BEGIN

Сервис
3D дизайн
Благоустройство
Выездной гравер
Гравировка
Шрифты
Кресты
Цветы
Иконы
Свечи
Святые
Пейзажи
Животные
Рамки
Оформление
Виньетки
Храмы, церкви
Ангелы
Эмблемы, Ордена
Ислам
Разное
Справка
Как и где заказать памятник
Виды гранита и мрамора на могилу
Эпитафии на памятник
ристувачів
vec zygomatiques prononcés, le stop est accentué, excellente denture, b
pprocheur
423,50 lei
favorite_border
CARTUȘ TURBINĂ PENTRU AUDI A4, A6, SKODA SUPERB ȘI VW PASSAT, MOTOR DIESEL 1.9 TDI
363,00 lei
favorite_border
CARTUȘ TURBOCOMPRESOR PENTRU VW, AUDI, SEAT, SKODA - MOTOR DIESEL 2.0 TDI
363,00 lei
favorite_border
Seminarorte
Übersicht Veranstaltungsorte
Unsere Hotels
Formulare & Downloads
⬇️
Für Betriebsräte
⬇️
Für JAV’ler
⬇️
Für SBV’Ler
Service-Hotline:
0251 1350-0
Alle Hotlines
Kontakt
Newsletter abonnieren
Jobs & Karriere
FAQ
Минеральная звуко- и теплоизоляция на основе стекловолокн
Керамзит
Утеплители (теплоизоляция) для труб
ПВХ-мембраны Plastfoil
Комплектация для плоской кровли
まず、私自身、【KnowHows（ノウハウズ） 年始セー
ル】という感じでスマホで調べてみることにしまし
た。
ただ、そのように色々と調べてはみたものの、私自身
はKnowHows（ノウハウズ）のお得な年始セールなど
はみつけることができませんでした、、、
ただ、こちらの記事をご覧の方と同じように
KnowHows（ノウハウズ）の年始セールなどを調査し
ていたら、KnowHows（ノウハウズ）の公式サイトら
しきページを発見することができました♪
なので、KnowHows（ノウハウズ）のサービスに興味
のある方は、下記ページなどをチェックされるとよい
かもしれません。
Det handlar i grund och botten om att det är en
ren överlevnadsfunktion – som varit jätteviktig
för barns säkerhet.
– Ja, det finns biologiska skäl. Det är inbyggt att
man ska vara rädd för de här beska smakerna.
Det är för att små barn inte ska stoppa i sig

END

Prompt
Each line above where the word "MOTOR" occurs should be returned in full.

Solution for this task
CARTUȘ TURBINĂ PENTRU AUDI A4, A6, SKODA SUPERB ȘI VW PASSAT, MOTOR DIESEL 1.9 TDI
CARTUȘ TURBOCOMPRESOR PENTRU VW, AUDI, SEAT, SKODA - MOTOR DIESEL 2.0 TDI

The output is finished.